[Entries supplied Boundary: Start]

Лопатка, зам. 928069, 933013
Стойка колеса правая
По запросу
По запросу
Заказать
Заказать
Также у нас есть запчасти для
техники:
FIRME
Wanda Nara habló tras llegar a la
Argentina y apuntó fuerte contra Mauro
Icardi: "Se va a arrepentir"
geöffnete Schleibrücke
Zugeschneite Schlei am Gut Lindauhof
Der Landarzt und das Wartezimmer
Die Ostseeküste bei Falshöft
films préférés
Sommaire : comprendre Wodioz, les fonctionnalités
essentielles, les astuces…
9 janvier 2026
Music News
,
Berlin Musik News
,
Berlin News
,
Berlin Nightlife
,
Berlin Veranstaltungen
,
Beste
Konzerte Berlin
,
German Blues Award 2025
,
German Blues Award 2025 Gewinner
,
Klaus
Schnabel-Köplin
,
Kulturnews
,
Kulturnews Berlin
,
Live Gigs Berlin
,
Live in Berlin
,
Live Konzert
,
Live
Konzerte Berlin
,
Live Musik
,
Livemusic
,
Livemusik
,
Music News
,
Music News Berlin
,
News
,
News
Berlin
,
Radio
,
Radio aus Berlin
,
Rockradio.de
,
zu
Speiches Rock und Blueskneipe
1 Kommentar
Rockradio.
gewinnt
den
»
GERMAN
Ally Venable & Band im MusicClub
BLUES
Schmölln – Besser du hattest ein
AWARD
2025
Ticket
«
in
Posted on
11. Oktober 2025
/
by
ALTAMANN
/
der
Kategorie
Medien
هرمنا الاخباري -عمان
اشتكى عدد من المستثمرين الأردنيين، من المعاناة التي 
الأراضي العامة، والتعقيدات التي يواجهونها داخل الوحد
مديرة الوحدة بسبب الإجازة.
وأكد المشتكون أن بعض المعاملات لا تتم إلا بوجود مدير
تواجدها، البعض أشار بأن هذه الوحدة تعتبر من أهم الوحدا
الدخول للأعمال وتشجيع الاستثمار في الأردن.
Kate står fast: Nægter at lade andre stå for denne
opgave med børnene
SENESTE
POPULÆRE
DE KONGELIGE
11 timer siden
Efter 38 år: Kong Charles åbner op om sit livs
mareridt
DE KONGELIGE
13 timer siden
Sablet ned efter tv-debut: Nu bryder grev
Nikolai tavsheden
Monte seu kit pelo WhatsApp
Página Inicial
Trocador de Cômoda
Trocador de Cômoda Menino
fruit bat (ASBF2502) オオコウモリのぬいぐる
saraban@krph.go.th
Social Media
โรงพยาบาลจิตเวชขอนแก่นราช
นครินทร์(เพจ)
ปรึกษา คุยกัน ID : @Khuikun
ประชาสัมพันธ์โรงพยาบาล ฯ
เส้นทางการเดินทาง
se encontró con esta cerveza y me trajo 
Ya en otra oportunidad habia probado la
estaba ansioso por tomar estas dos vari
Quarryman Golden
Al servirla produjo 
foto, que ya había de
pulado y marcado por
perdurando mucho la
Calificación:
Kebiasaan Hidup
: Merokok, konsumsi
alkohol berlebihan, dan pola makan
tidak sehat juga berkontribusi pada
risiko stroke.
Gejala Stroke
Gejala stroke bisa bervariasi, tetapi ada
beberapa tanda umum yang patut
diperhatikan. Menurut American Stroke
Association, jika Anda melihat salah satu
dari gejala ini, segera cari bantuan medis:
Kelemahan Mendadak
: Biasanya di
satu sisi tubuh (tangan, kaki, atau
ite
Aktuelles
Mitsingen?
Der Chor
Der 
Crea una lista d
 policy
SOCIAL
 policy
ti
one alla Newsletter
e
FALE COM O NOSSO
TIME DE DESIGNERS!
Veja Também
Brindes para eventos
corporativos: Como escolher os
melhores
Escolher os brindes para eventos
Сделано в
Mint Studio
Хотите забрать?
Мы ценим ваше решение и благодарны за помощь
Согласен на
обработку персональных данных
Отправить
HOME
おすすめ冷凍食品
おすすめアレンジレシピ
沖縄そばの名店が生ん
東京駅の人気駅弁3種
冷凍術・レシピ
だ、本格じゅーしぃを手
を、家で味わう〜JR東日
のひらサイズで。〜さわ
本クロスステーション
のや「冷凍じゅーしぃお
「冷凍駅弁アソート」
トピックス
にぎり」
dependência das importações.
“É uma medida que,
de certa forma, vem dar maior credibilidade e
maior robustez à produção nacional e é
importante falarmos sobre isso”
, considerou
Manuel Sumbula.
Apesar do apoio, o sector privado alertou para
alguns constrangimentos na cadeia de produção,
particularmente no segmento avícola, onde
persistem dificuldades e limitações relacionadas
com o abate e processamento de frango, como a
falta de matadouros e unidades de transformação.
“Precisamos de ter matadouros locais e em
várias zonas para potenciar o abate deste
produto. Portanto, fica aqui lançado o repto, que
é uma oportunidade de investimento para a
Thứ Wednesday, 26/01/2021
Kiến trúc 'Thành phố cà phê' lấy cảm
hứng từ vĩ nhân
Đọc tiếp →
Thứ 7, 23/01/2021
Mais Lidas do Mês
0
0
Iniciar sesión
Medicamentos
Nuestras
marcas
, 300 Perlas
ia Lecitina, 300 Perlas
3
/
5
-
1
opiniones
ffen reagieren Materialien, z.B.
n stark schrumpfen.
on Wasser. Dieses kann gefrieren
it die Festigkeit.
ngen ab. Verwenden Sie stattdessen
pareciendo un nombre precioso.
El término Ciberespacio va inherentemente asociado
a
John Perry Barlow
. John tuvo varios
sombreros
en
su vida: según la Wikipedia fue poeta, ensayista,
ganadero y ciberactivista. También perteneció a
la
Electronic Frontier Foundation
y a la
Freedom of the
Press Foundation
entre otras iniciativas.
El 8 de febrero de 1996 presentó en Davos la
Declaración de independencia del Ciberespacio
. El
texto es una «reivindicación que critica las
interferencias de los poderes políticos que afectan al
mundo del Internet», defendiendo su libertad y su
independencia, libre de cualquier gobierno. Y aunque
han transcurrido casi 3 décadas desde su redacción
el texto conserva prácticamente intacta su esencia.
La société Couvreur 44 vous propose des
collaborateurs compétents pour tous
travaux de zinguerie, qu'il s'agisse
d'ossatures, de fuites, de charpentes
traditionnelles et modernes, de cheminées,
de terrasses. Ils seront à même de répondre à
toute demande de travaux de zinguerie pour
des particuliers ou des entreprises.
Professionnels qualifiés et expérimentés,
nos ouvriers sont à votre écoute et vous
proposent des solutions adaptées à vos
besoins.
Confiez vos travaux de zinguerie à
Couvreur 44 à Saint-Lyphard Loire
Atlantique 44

[Entries supplied Boundary: End]

_What is expected:_ The records above must be transcribed line for line, exactly.

_The completed task:_
Лопатка, зам. 928069, 933013
Стойка колеса правая
По запросу
По запросу
Заказать
Заказать
Также у нас есть запчасти для
техники:
FIRME
Wanda Nara habló tras llegar a la
Argentina y apuntó fuerte contra Mauro
Icardi: "Se va a arrepentir"
geöffnete Schleibrücke
Zugeschneite Schlei am Gut Lindauhof
Der Landarzt und das Wartezimmer
Die Ostseeküste bei Falshöft
films préférés
Sommaire : comprendre Wodioz, les fonctionnalités
essentielles, les astuces…
9 janvier 2026
Music News
,
Berlin Musik News
,
Berlin News
,
Berlin Nightlife
,
Berlin Veranstaltungen
,
Beste
Konzerte Berlin
,
German Blues Award 2025
,
German Blues Award 2025 Gewinner
,
Klaus
Schnabel-Köplin
,
Kulturnews
,
Kulturnews Berlin
,
Live Gigs Berlin
,
Live in Berlin
,
Live Konzert
,
Live
Konzerte Berlin
,
Live Musik
,
Livemusic
,
Livemusik
,
Music News
,
Music News Berlin
,
News
,
News
Berlin
,
Radio
,
Radio aus Berlin
,
Rockradio.de
,
zu
Speiches Rock und Blueskneipe
1 Kommentar
Rockradio.
gewinnt
den
»
GERMAN
Ally Venable & Band im MusicClub
BLUES
Schmölln – Besser du hattest ein
AWARD
2025
Ticket
«
in
Posted on
11. Oktober 2025
/
by
ALTAMANN
/
der
Kategorie
Medien
هرمنا الاخباري -عمان
اشتكى عدد من المستثمرين الأردنيين، من المعاناة التي 
الأراضي العامة، والتعقيدات التي يواجهونها داخل الوحد
مديرة الوحدة بسبب الإجازة.
وأكد المشتكون أن بعض المعاملات لا تتم إلا بوجود مدير
تواجدها، البعض أشار بأن هذه الوحدة تعتبر من أهم الوحدا
الدخول للأعمال وتشجيع الاستثمار في الأردن.
Kate står fast: Nægter at lade andre stå for denne
opgave med børnene
SENESTE
POPULÆRE
DE KONGELIGE
11 timer siden
Efter 38 år: Kong Charles åbner op om sit livs
mareridt
DE KONGELIGE
13 timer siden
Sablet ned efter tv-debut: Nu bryder grev
Nikolai tavsheden
Monte seu kit pelo WhatsApp
Página Inicial
Trocador de Cômoda
Trocador de Cômoda Menino
fruit bat (ASBF2502) オオコウモリのぬいぐる
saraban@krph.go.th
Social Media
โรงพยาบาลจิตเวชขอนแก่นราช
นครินทร์(เพจ)
ปรึกษา คุยกัน ID : @Khuikun
ประชาสัมพันธ์โรงพยาบาล ฯ
เส้นทางการเดินทาง
se encontró con esta cerveza y me trajo 
Ya en otra oportunidad habia probado la
estaba ansioso por tomar estas dos vari
Quarryman Golden
Al servirla produjo 
foto, que ya había de
pulado y marcado por
perdurando mucho la
Calificación:
Kebiasaan Hidup
: Merokok, konsumsi
alkohol berlebihan, dan pola makan
tidak sehat juga berkontribusi pada
risiko stroke.
Gejala Stroke
Gejala stroke bisa bervariasi, tetapi ada
beberapa tanda umum yang patut
diperhatikan. Menurut American Stroke
Association, jika Anda melihat salah satu
dari gejala ini, segera cari bantuan medis:
Kelemahan Mendadak
: Biasanya di
satu sisi tubuh (tangan, kaki, atau
ite
Aktuelles
Mitsingen?
Der Chor
Der 
Crea una lista d
 policy
SOCIAL
 policy
ti
one alla Newsletter
e
FALE COM O NOSSO
TIME DE DESIGNERS!
Veja Também
Brindes para eventos
corporativos: Como escolher os
melhores
Escolher os brindes para eventos
Сделано в
Mint Studio
Хотите забрать?
Мы ценим ваше решение и благодарны за помощь
Согласен на
обработку персональных данных
Отправить
HOME
おすすめ冷凍食品
おすすめアレンジレシピ
沖縄そばの名店が生ん
東京駅の人気駅弁3種
冷凍術・レシピ
だ、本格じゅーしぃを手
を、家で味わう〜JR東日
のひらサイズで。〜さわ
本クロスステーション
のや「冷凍じゅーしぃお
「冷凍駅弁アソート」
トピックス
にぎり」
dependência das importações.
“É uma medida que,
de certa forma, vem dar maior credibilidade e
maior robustez à produção nacional e é
importante falarmos sobre isso”
, considerou
Manuel Sumbula.
Apesar do apoio, o sector privado alertou para
alguns constrangimentos na cadeia de produção,
particularmente no segmento avícola, onde
persistem dificuldades e limitações relacionadas
com o abate e processamento de frango, como a
falta de matadouros e unidades de transformação.
“Precisamos de ter matadouros locais e em
várias zonas para potenciar o abate deste
produto. Portanto, fica aqui lançado o repto, que
é uma oportunidade de investimento para a
Thứ Wednesday, 26/01/2021
Kiến trúc 'Thành phố cà phê' lấy cảm
hứng từ vĩ nhân
Đọc tiếp →
Thứ 7, 23/01/2021
Mais Lidas do Mês
0
0
Iniciar sesión
Medicamentos
Nuestras
marcas
, 300 Perlas
ia Lecitina, 300 Perlas
3
/
5
-
1
opiniones
ffen reagieren Materialien, z.B.
n stark schrumpfen.
on Wasser. Dieses kann gefrieren
it die Festigkeit.
ngen ab. Verwenden Sie stattdessen
pareciendo un nombre precioso.
El término Ciberespacio va inherentemente asociado
a
John Perry Barlow
. John tuvo varios
sombreros
en
su vida: según la Wikipedia fue poeta, ensayista,
ganadero y ciberactivista. También perteneció a
la
Electronic Frontier Foundation
y a la
Freedom of the
Press Foundation
entre otras iniciativas.
El 8 de febrero de 1996 presentó en Davos la
Declaración de independencia del Ciberespacio
. El
texto es una «reivindicación que critica las
interferencias de los poderes políticos que afectan al
mundo del Internet», defendiendo su libertad y su
independencia, libre de cualquier gobierno. Y aunque
han transcurrido casi 3 décadas desde su redacción
el texto conserva prácticamente intacta su esencia.
La société Couvreur 44 vous propose des
collaborateurs compétents pour tous
travaux de zinguerie, qu'il s'agisse
d'ossatures, de fuites, de charpentes
traditionnelles et modernes, de cheminées,
de terrasses. Ils seront à même de répondre à
toute demande de travaux de zinguerie pour
des particuliers ou des entreprises.
Professionnels qualifiés et expérimentés,
nos ouvriers sont à votre écoute et vous
proposent des solutions adaptées à vos
besoins.
Confiez vos travaux de zinguerie à
Couvreur 44 à Saint-Lyphard Loire
Atlantique 44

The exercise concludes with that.